The answer must consist of every line in the records below that contains the string "dziecka".
*** Source data Section Begins ***
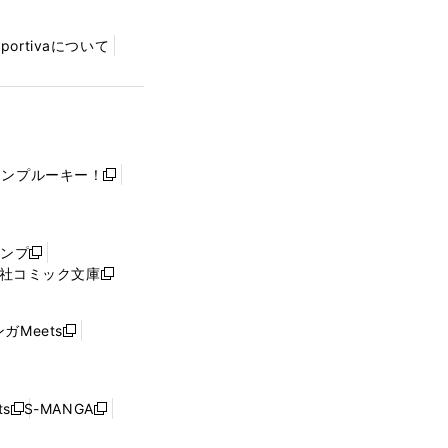
Sportivaについて
ャンプルーキー！
新
し
い
ウ
ャンプ
新
ィ
社コミック文庫
し
新
ン
い
し
ド
ウ
い
ウ
ガMeets
新
ィ
ウ
で
し
ン
ィ
開
い
ド
ン
く
ウ
ウ
ド
s
S-MANGA
新
新
ィ
で
ウ
し
し
ン
開
で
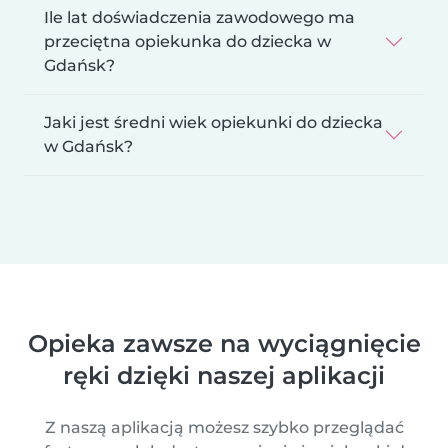
Ile lat doświadczenia zawodowego ma
przeciętna opiekunka do dziecka w
Gdańsk?
Jaki jest średni wiek opiekunki do dziecka
w Gdańsk?
Opieka zawsze na wyciągnięcie
ręki dzięki naszej aplikacji
Z naszą aplikacją możesz szybko przeglądać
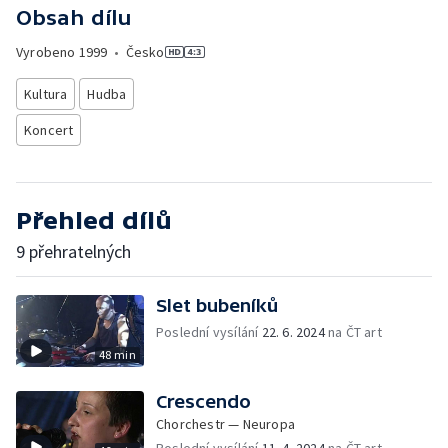
Obsah dílu
Vyrobeno
1999
•
Česko
Kultura
Hudba
Koncert
Přehled dílů
9 přehratelných
Slet bubeníků
Poslední vysílání
22. 6. 2024
na ČT art
48 min
Crescendo
Chorchestr — Neuropa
*** Source data Section Ends ***
**Solution for this exercise**
przeciętna opiekunka do dziecka w
Jaki jest średni wiek opiekunki do dziecka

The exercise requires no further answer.